Any great relationship begins with a solid foundation.

In 2007 when I started my first agency, it took me a while to get an onboarding system down pat that was both easy to manage and effective for both me and my clients. 16 years later and I’m using the same system for Marketing On a Mission. It continues to pay dividends, saving me time and energy while also providing a streamlined process for new clients.

The evolution began with a simple checklist of items I require to be effective and morphed into a set of documents that I can customize for each situation. Not only did these documents help me stay on top of my client projects, but they also allowed me to work faster and more efficiently.

Some of the documents are for my operational use only. Some are checklists that save me tons of time and ensure nothing falls through the cracks; others are sent to my clients for their use, and some require their signatures.

Here were my considerations:

  1. Housekeeping items such as contact info – When I’m dealing with clients, I always ask for their preferences in terms of communication.
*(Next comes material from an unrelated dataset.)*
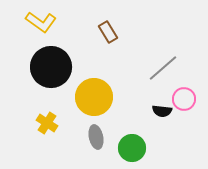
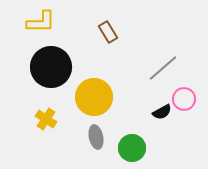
yellow L-shape: rotated 36 degrees counterclockwise
black semicircle: moved 1 px down; rotated 36 degrees counterclockwise
yellow cross: moved 1 px left, 4 px up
Some clients prefer email, some prefer text, and some prefer phone calls. It’s important to respect your client’s preferences, as communication is key to building a good working relationship. By asking up front, I make sure that my messages are received and that the client is kept up-to-date on all aspects of the project. This way, everyone is on the same page and all parties are satisfied with the outcome.
  2. Onboarding document – Just as I use a syllabus for the courses I teach, I crafted an eight-page onboarding document that covers (I think?) every possible situation. At least those I’ve encountered so far. This document includes scope of work, fees, and payment considerations.
  3. Invoicing – At the start of each retainer arrangement, I create the invoices ahead of time and then schedule sending them. This saves so much hassle and I get paid faster.
  4. Set relationship expectations – I found that as an early adopter of work-from-home consulting, oftentimes boundaries needed to be set. For example, I am never available on Sundays. When necessary, I am always happy to accommodate Saturdays by appointment at no extra charge.
  5. Timing – Projects that sit too long, never produce great results so, I now include stop/start language as well as the timely requirement of approvals on art, copy, etc.
  6. Access to the owner/president/CEO who signs the checks – I learned the hard way, that my team and I must always have direct access to this person. I’m happy to work with a client’s team or third-party vendor, but the responsibility for final approvals and the like rest with the person who hired me and my team.

Ultimately, a little work upfront saves me time and energy for the duration of a client project. And, for solopreneurs like me, having a system in place gains immediate respect from new clients as it makes for a great first impression, and gives clients the confidence they need to know they’ll be well taken care of.